#### RECORDS SHOWN
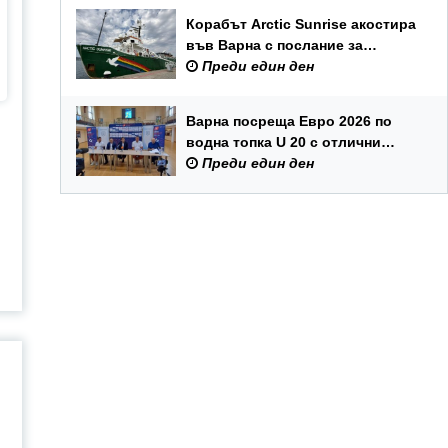
Корабът Arctic Sunrise акостира
във Варна с послание за
опазването на Черно море
Преди един ден
Варна посреща Евро 2026 по
водна топка U 20 с отлични
условия на състезателните
Преди един ден
басейни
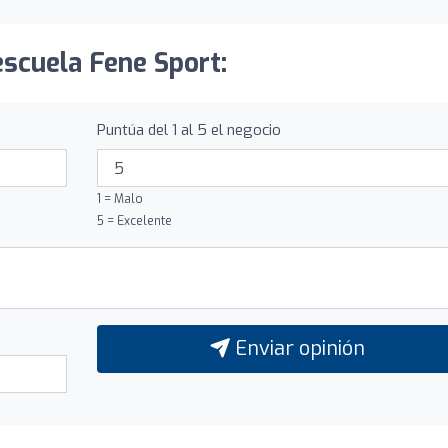
escuela Fene Sport:
Puntúa del 1 al 5 el negocio
1 = Malo
5 = Excelente
Enviar opinión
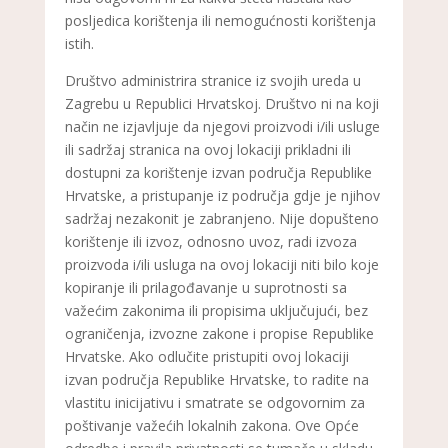
posljedica korištenja ili nemogućnosti korištenja
istih.
Društvo administrira stranice iz svojih ureda u
Zagrebu u Republici Hrvatskoj. Društvo ni na koji
način ne izjavljuje da njegovi proizvodi i/ili usluge
ili sadržaj stranica na ovoj lokaciji prikladni ili
dostupni za korištenje izvan područja Republike
Hrvatske, a pristupanje iz područja gdje je njihov
sadržaj nezakonit je zabranjeno. Nije dopušteno
korištenje ili izvoz, odnosno uvoz, radi izvoza
proizvoda i/ili usluga na ovoj lokaciji niti bilo koje
kopiranje ili prilagođavanje u suprotnosti sa
važećim zakonima ili propisima uključujući, bez
ograničenja, izvozne zakone i propise Republike
Hrvatske. Ako odlučite pristupiti ovoj lokaciji
izvan područja Republike Hrvatske, to radite na
vlastitu inicijativu i smatrate se odgovornim za
poštivanje važećih lokalnih zakona. Ove Opće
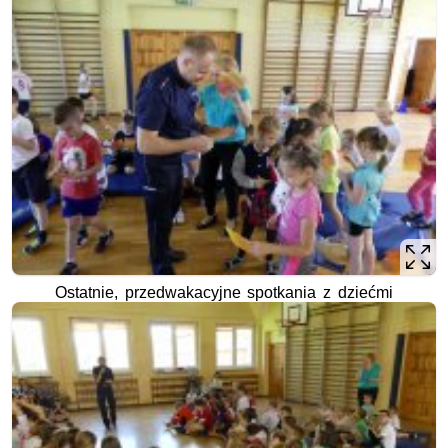
Ostatnie, przedwakacyjne spotkania z dziećmi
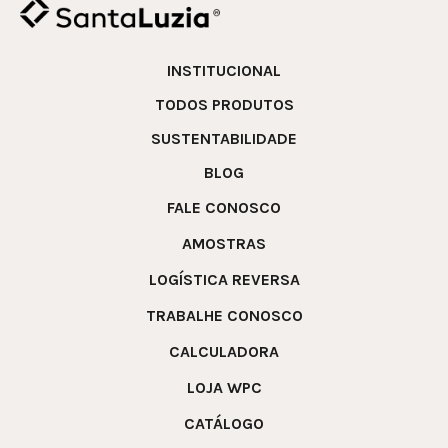
INSTITUCIONAL
TODOS PRODUTOS
SUSTENTABILIDADE
BLOG
FALE CONOSCO
AMOSTRAS
LOGÍSTICA REVERSA
TRABALHE CONOSCO
CALCULADORA
LOJA WPC
CATÁLOGO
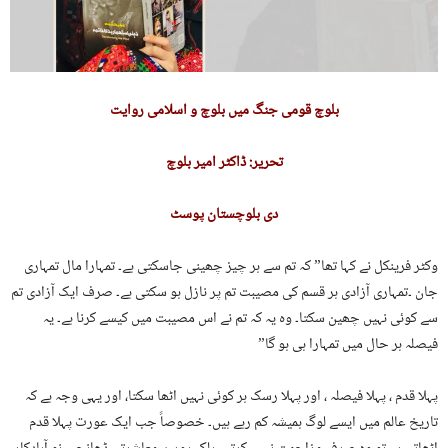
بلوچ قومی جنگ میں بلوچ و اسلامی روایت
تحریر: ڈاکٹر امیر بلوچ
دی بلوچستان پوسٹ
وکٹر فرینکل نے کہا تھا” کہ تم سے ہر چیز چھینی جاسکتی ہے۔ تمہارا مال تمہاری
جان ۔تمہاری آزادی ‎ہر قسم کی مصیبت تم پر نازل ہو سکتی ہے۔ صرف ایک آزادی تم
سے کوئی نہیں چھین سکتا۔ وہ یہ کہ تم نے اس مصیبت میں کیسے کرنا ہے۔ یہ
فیصلہ ہر حال میں تمہارا ہی ہو گا”
پہلا قدم ، پہلا فیصلہ ، اور پہلا رسک ہر کوئی نہیں اٹھا سکتا، اور یہی وجہ ہے کہ
تاریخ عالم میں ایسے لوگ ہمیشہ کم رہے ہیں۔ خصوصاً جب ایک عورت پہلا قدم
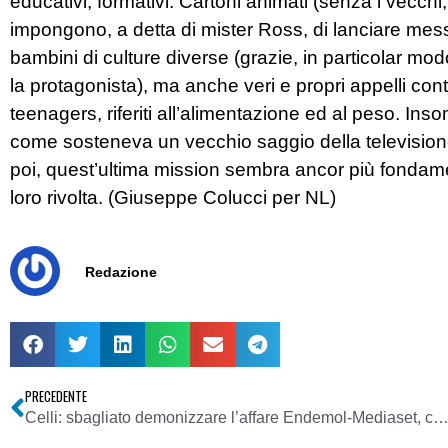
educativi, formativi. Cartoni animati (senza i vecchi
impongono, a detta di mister Ross, di lanciare mess
bambini di culture diverse (grazie, in particolar mo
la protagonista), ma anche veri e propri appelli contro 
teenagers, riferiti all’alimentazione ed al peso. Ins
come sosteneva un vecchio saggio della televisione 
poi, quest’ultima mission sembra ancor più fondame
loro rivolta. (Giuseppe Colucci per NL)
Redazione
PRECEDENTE
Celli: sbagliato demonizzare l’affare Endemol-Mediaset, costringerà la Rai a darsi un assetto indu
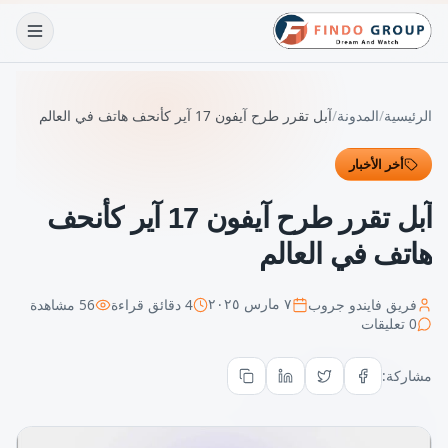
الرئيسية
/
المدونة
/
آبل تقرر طرح آيفون 17 آير كأنحف هاتف في العالم
أخر الأخبار
آبل تقرر طرح آيفون 17 آير كأنحف
هاتف في العالم
فريق فايندو جروب
4
دقائق قراءة
56
مشاهدة
٧ مارس ٢٠٢٥
0
تعليقات
مشاركة:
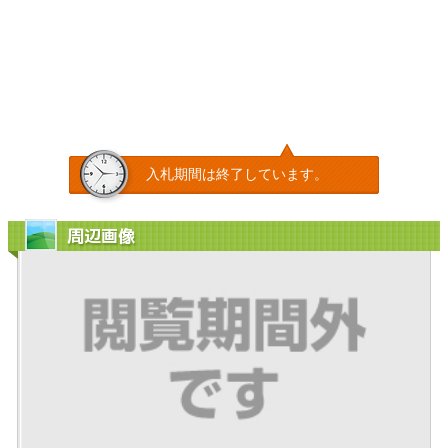
入札期間は終了しています。
周辺画像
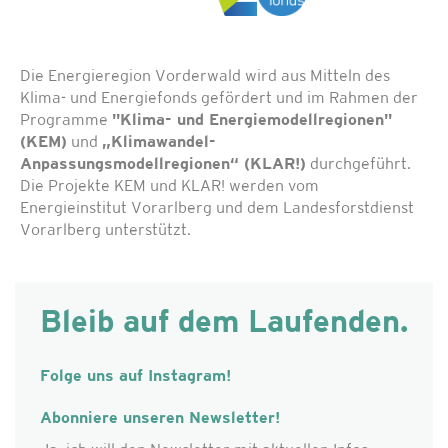
Die Energieregion Vorderwald wird aus Mitteln des
Klima- und Energiefonds gefördert und im Rahmen der
Programme
"Klima- und Energiemodellregionen"
(KEM)
und
„Klimawandel-
Anpassungsmodellregionen“ (KLAR!)
durchgeführt.
Die Projekte KEM und KLAR! werden vom
Energieinstitut Vorarlberg und dem Landesforstdienst
Vorarlberg unterstützt.
Bleib auf dem Laufenden.
Folge uns auf Instagram!
Abonniere unseren Newsletter!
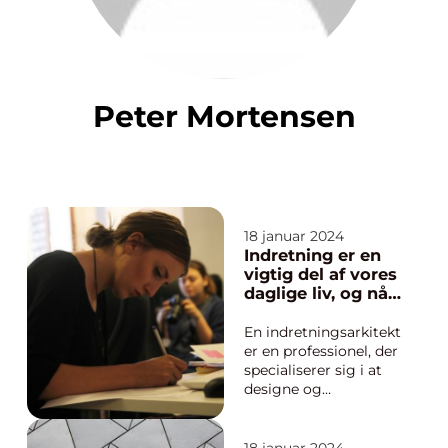
Peter Mortensen
18 januar 2024
Indretning er en
vigtig del af vores
daglige liv, og når
det kommer til at
skabe et smukt
En indretningsarkitekt
og funktionelt
er en professionel, der
rum, kan det være
specialiserer sig i at
en fordel at få
designe og
hjælp fra en
planlægge
indretningsarkite
indretningen af
kt
interiører i både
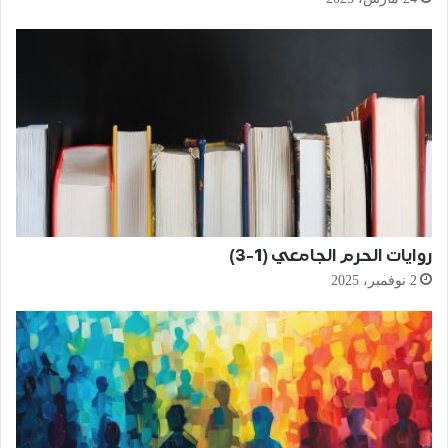
روايات الحرم الجامعي (1-3)
2 نوفمبر، 2025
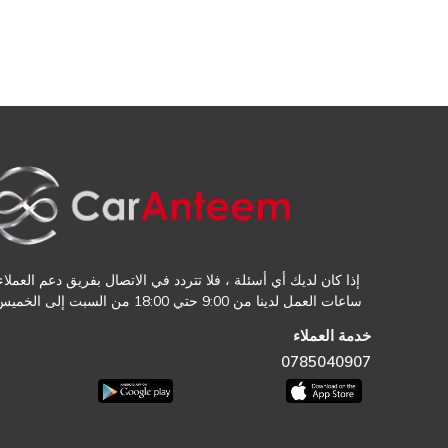
إذا كان لديك أي أسئلة ، فلا تتردد في الاتصال بفريق دعم العملاء.
ساعات العمل لدينا من 9:00 حتي 18:00 من السبت إلى الخميس
خدمة العملاء
0785040907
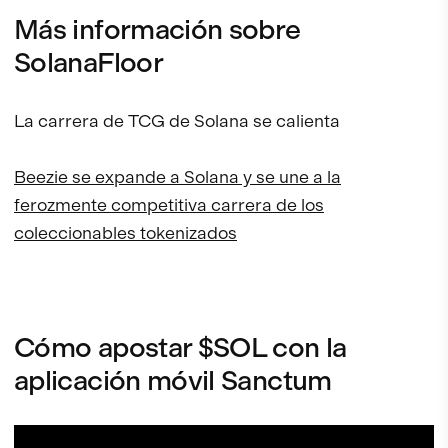
Más información sobre
SolanaFloor
La carrera de TCG de Solana se calienta
Beezie se expande a Solana y se une a la
ferozmente competitiva carrera de los
coleccionables tokenizados
Cómo apostar $SOL con la
aplicación móvil Sanctum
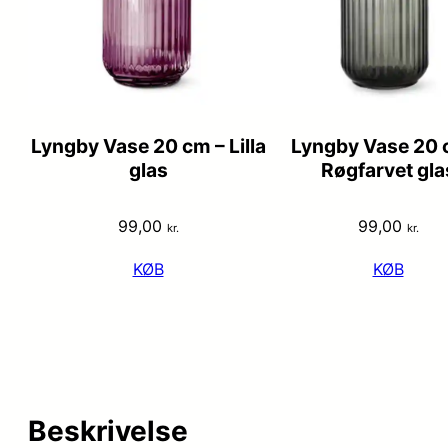
Lyngby Vase 20 cm – Lilla
Lyngby Vase 20 
glas
Røgfarvet gla
99,00
99,00
kr.
kr.
KØB
KØB
Beskrivelse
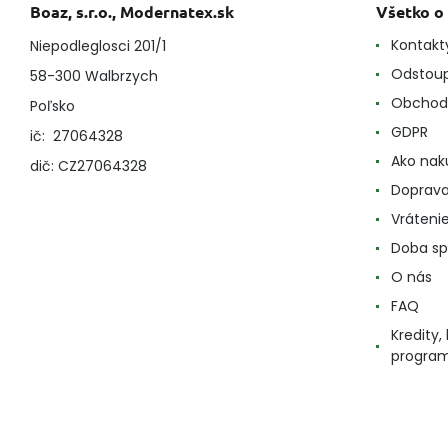
Boaz, s.r.o., Modernatex.sk
Všetko o
Kontakt
Niepodleglosci 201/1
Odstoup
58-300 Walbrzych
Obchod
Poľsko
GDPR
ič: 27064328
Ako nak
dič: CZ27064328
Doprava
Vráteni
Doba sp
O nás
FAQ
Kredity
progra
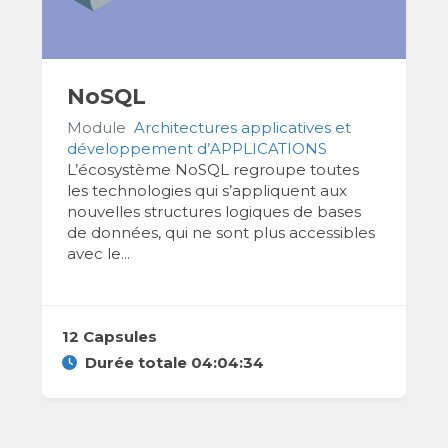
NoSQL
Module
Architectures applicatives et
développement d’APPLICATIONS
L’écosystème NoSQL regroupe toutes
les technologies qui s’appliquent aux
nouvelles structures logiques de bases
de données, qui ne sont plus accessibles
avec le...
12 Capsules
Durée totale 04:04:34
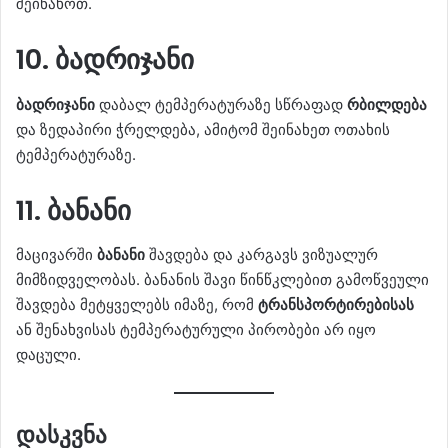
შეინახოთ.
10. ბადრიჯანი
ბადრიჯანი
დაბალ ტემპერატურაზე სწრაფად
რბილდება
და ზედაპირი ჭრელდება, ამიტომ შეინახეთ ოთახის
ტემპერატურაზე.
11. ბანანი
მაცივარში
ბანანი
შავდება და კარგავს ვიზუალურ
მიმზიდველობას. ბანანის შავი წინწკლებით გამოწვეული
შავდება მეტყველებს იმაზე, რომ
ტრანსპორტირებისას
ან შენახვისას ტემპერატურული პირობები არ იყო
დაცული.
დასკვნა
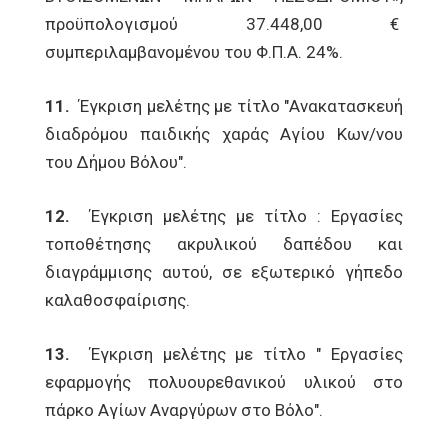
προϋπολογισμού 37.448,00 €
συμπεριλαμβανομένου του Φ.Π.Α. 24%.
11.
Έγκριση μελέτης με τίτλο "Ανακατασκευή
διαδρόμου παιδικής χαράς Αγίου Κων/νου
του Δήμου Βόλου".
12.
Έγκριση μελέτης με τίτλο : Εργασίες
τοποθέτησης ακρυλικού δαπέδου και
διαγράμμισης αυτού, σε εξωτερικό γήπεδο
καλαθοσφαίρισης.
13.
Έγκριση μελέτης με τίτλο " Εργασίες
εφαρμογής πολυουρεθανικού υλικού στο
πάρκο Αγίων Αναργύρων στο Βόλο".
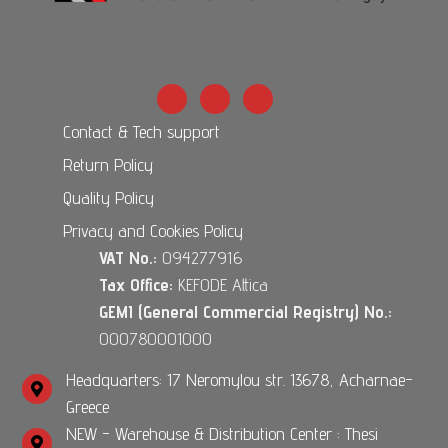
Contact & Tech support
Return Policy
Quality Policy
Privacy and Cookies Policy
VAT No.:
094277916
Tax Office:
KEFODE Attica
GEMI (General Commercial Registry) No.:
000780001000
Headquarters: 17 Neromylou str. 13678, Acharnae-
Greece
NEW - Warehouse & Distribution Center : Thesi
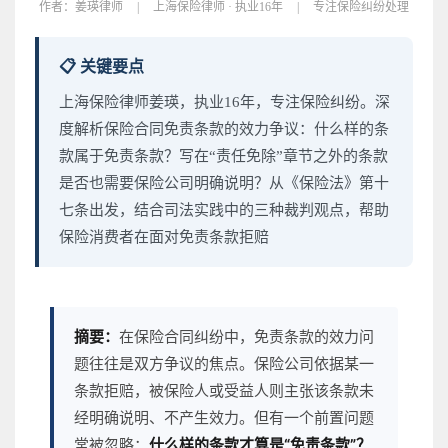
作者：
姜瑛律师
|
上海保险律师 · 执业16年
|
专注保险纠纷处理
📋 关键要点
上海保险律师姜瑛，执业16年，专注保险纠纷。深
度解析保险合同免责条款的效力争议：什么样的条
款属于免责条款？写在“责任免除”章节之外的条款
是否也需要保险公司明确说明？从《保险法》第十
七条出发，结合司法实践中的三种裁判观点，帮助
保险消费者在面对免责条款拒赔
摘要：
在保险合同纠纷中，免责条款的效力问
题往往是双方争议的焦点。保险公司依据某一
条款拒赔，被保险人或受益人则主张该条款未
经明确说明、不产生效力。但有一个前置问题
常被忽略：
什么样的条款才算是“免责条款”？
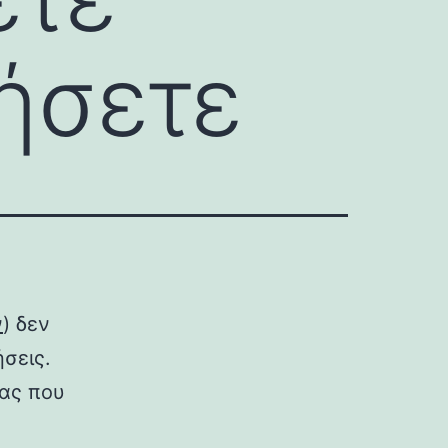
ήσετε
ν
) δεν
ήσεις.
ίας που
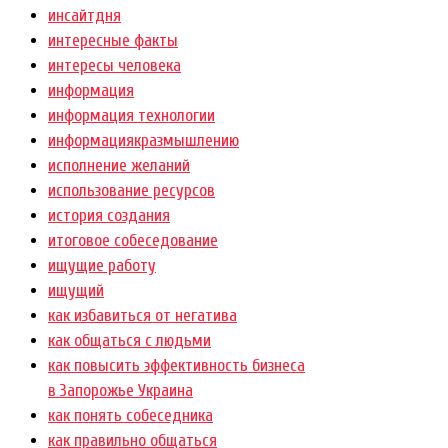
инсайтдня
интересные факты
интересы человека
информация
информация технологии
информациякразмышлению
исполнение желаний
использование ресурсов
история создания
итоговое собеседование
ищущие работу
ищущий
как избавиться от негатива
как общаться с людьми
как повысить эффективность бизнеса
в Запорожье Украина
как понять собеседника
как правильно общаться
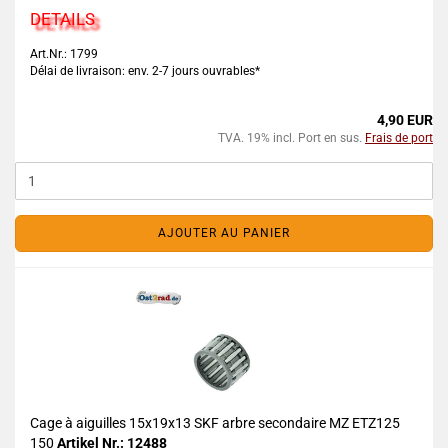
DETAILS
Art.Nr.: 1799
Délai de livraison: env. 2-7 jours ouvrables*
4,90 EUR
TVA. 19% incl. Port en sus.
Frais de port
AJOUTER AU PANIER
Cage à aiguilles 15x19x13 SKF arbre secondaire MZ ETZ125
150
Artikel Nr.: 12488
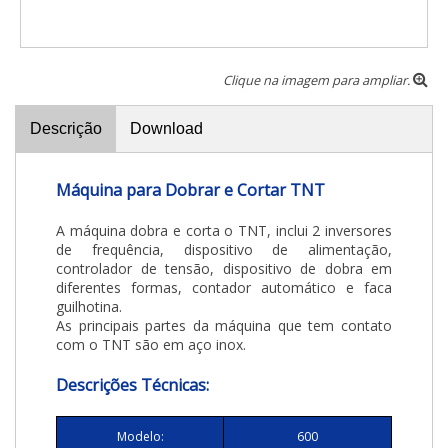
Clique na imagem para ampliar.
Descrição
Download
Máquina para Dobrar e Cortar TNT
A máquina dobra e corta o TNT, inclui 2 inversores
de frequência, dispositivo de alimentação,
controlador de tensão, dispositivo de dobra em
diferentes formas, contador automático e faca
guilhotina.
As principais partes da máquina que tem contato
com o TNT são em aço inox.
Descrições Técnicas:
Modelo:
600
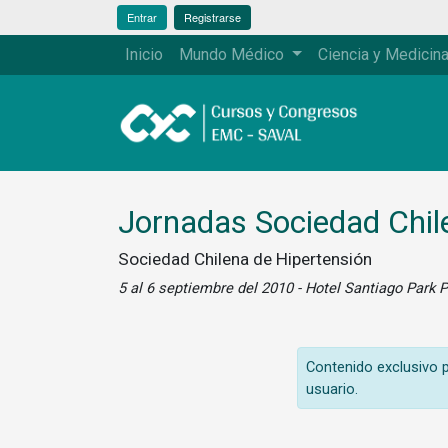
Entrar
Registrarse
Inicio
Mundo Médico
Ciencia y Medicin
Jornadas Sociedad Chil
Sociedad Chilena de Hipertensión
5 al 6 septiembre del 2010 - Hotel Santiago Park 
Contenido exclusivo pa
usuario.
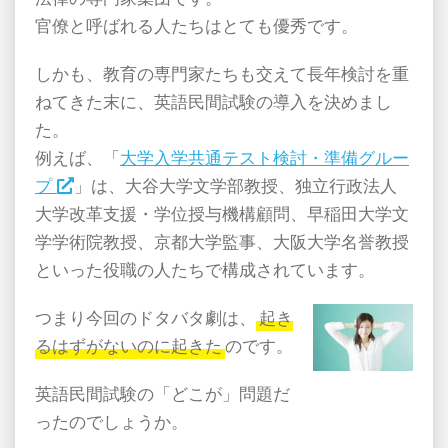
官僚と呼ばれる人たちはとても優秀です。
しかも、教育の専門家たちも交えて長年検討を重
ねてきた末に、英語民間試験の導入を決めまし
た。
例えば、「
大学入学共通テスト検討・準備グルー
プ
」は、大谷大学文学部教授、独立行政法人
大学改革支援・学位授与機構顧問、早稲田大学文
学学術院教授、京都大学監事、大阪大学名誉教授
といった役職の人たちで構成されています。
つまり今回のドタバタ劇は、
起き
るはずがないのに起きた
のです。
英語民間試験の「どこが」問題だ
ったのでしょうか。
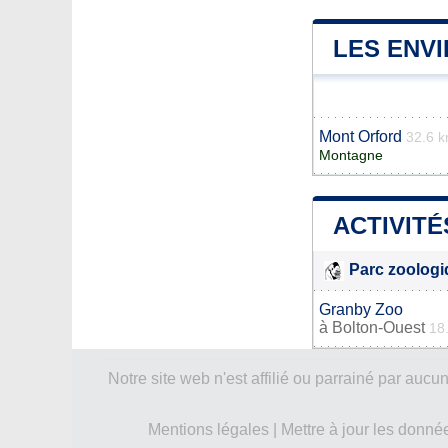
LES ENV
Mont Orford
32.6 
Montagne
ACTIVITÉ
Parc zoolog
Granby Zoo
à
Bolton-Ouest
18
Notre site web n'est affilié ou parrainé par a
Mentions légales
|
Mettre à jour les donné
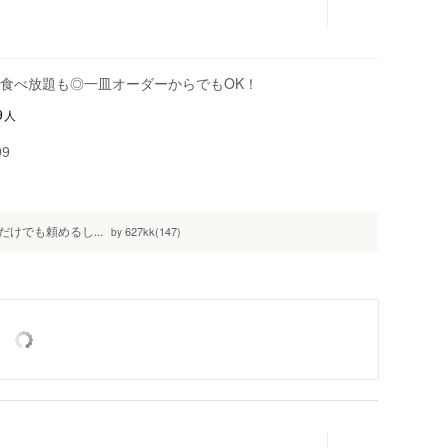
食べ放題も◎一皿オーダーからでもOK！
人
9
99
けでも頼めるし...
627kk(147)
by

#### ACTIVITY
What lines of the material contain "ovoj"? Show them.

#### SOLUTION FOR THIS EXERCISE
ili sadržaj stranica na ovoj lokaciji prikladni ili
proizvoda i/ili usluga na ovoj lokaciji niti bilo koje
Hrvatske. Ako odlučite pristupiti ovoj lokaciji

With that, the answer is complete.